Connexins are closely involved in normal wound repair and show dynamic changes in expression after wounding. After 6 h of injury, CX43 is down-regulated in keratinocytes and fibroblast at the wound edge to allow cell migration followed by recovery of CX43 levels [95]. In contrast, CX26 and CX30 are upregulated in keratinocytes until the wound is closed [96][98][99] in the granular cell layer near the wound margins and in the basal cell layer at some distance from the wound [95]. Thus, connexins play a pivotal role in a variety of aspects of the acute wound healing process and each step is associated with a different connexin environment [51].
At the edge of chronic wounds, epidermal CX43, CX26 and CX30, and dermal CX43 are strikingly up-regulated around wound margins and at some distance from the chronic wound [95]. The up-regulation of CX43 may disrupt fibroblast migration to the wound bed and as a result failure of granulation tissue formation occurs [100][101][102][103][104]. The up-regulation of CX26 may contribute to the inflammatory and hyperproliferative status of the wound [95][105]. The overexpression of Cx26 in mouse skin (under the control of the involucrin promoter) kept wounded epidermis in a hyperproliferative state, blocked the transition to remodelling, and led to an infiltration of immune cells. This overexpression also induced ATP release from keratinocytes, which delayed epidermal barrier recovery and promoted an inflammatory response in resident immune cells [97].

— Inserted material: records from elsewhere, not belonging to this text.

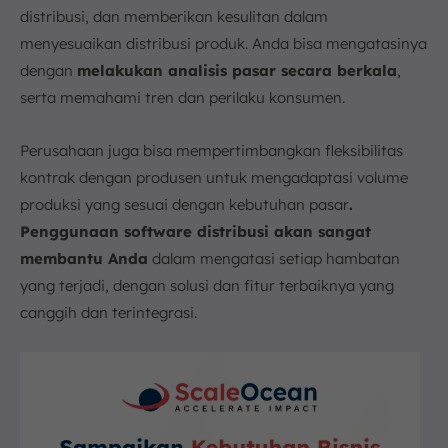
distribusi, dan memberikan kesulitan dalam
menyesuaikan distribusi produk. Anda bisa mengatasinya
dengan
melakukan analisis pasar secara berkala
,
serta memahami tren dan perilaku konsumen.
Perusahaan juga bisa mempertimbangkan fleksibilitas
kontrak dengan produsen untuk mengadaptasi volume
produksi yang sesuai dengan kebutuhan pasar
.
Penggunaan software distribusi akan sangat
membantu Anda
dalam mengatasi setiap hambatan
yang terjadi, dengan solusi dan fitur terbaiknya yang
canggih dan terintegrasi.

Psoriasis is a chronic hyperproliferating skin disorder that manifests sporadic skin lesions characterised by loss of the granular layer and incomplete keratinocyte differentiation associated with a thickened cornified layer. Overexpression of CX26 in psoriatic lesions was originally reported by Labarthe and Lucke in the late 1990s [93][94]. Subsequent studies in mouse models overexpressing Cx26 in the skin showed mildly acanthotic and hyperkeratotic skin, with a thicker and more compact cornified layer. Areas with frictional trauma, such as axillary areas, presented with scaling and desquamation and hyperkeratotic plaques developed [97]. Other studies revealed that tape stripping of normal human epidermis induced CX26 expression and hyperproliferation [106]. More recently, publication of the psoriatic transcriptome permitted in-depth RNAseq analysis [107] and many of the upregulated genes are related with cell-to-cell adhesion complexes. GJB2, encoding CX26 was the 98th most up-regulated gene detected and its overexpression is used as a marker of genetic predisposition in psoriasis [108][109]. A variety of other transcriptomic studies confirm this overall increase in CX26 expression in psoriatic tissue yet no changes in CX43 gene expression are reported [110][111].